“Mayor Koch last night took on the ghost of President Franklin D. Roosevelt,” an item in the New York Daily News in 1988 began, which probably surprised no one, since Ed Koch had spent a lifetime taking on everybody who deserved to be taken on, whether they were alive or dead. Indeed, his willingness to vigorously battle for what he believed and let the chips fall where they may was precisely what endeared Koch to so many people across the political spectrum.
As a historian who has written about President Franklin Delano Roosevelt’s response to the Holocaust, what intrigued me about that 1988 speech was the unique way in which the New York City mayor framed his criticism of FDR: “I will never forgive him for closing the doors to Jews who could have left Germany. Never will I forgive him. If you believe in purgatory – and I don’t even know what it is – that’s where he is, for that sin.”
In the years to follow, as Mayor Koch and I became friends and then coauthors, I had the opportunity to speak with him about that “purgatory” remark. And when a reporter from Italian National Television who was scheduled to interview Koch on the 65th anniversary of the liberation of Auschwitz asked me what topics I thought he should raise, I suggested bringing up the purgatory issue.

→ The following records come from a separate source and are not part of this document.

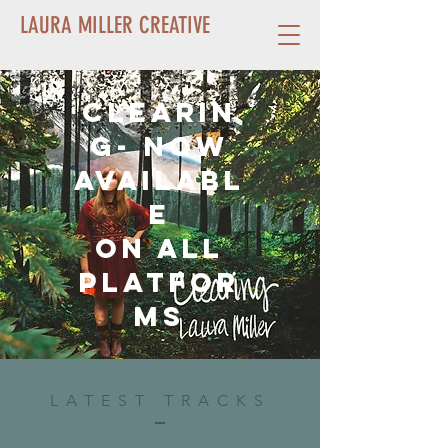
LAURA MILLER CREATIVE
Clearin
g- Now
availabl
e
on all
platfor
ms
LATEST TRACKS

“I think it’s a Catholic expression,” Koch told him. “I’m not Catholic, I’m Jewish. I don’t think Jews have purgatory. I’m not really sure, I’m not religious myself, although I believe in God. But ‘purgatory’ [means] that you have an opportunity to deal with your sinful life and ultimately get to Heaven…you have to spend a time in purgatory, winning the right to enter Heaven.”
President Roosevelt “did many, many good things,” Koch emphasized, recalling FDR’s role in “saving the United States from the Depression” and leading America against Hitler in World War II. But FDR “also had an opportunity to save Jews before World War II,” and his failure to do is what landed him in purgatory, Koch explained. He cited Roosevelt’s decision to turn away the refugee ship St. Louis; his refusal to instruct the State Department to permit Jewish immigration up to the maximum allowed by law (the quotas were woefully under-filled); and the sham Evian Conference of 1938, which the Roosevelt administration convened to give the impression of concern for the Jewish refugees, without actually doing anything to aid them.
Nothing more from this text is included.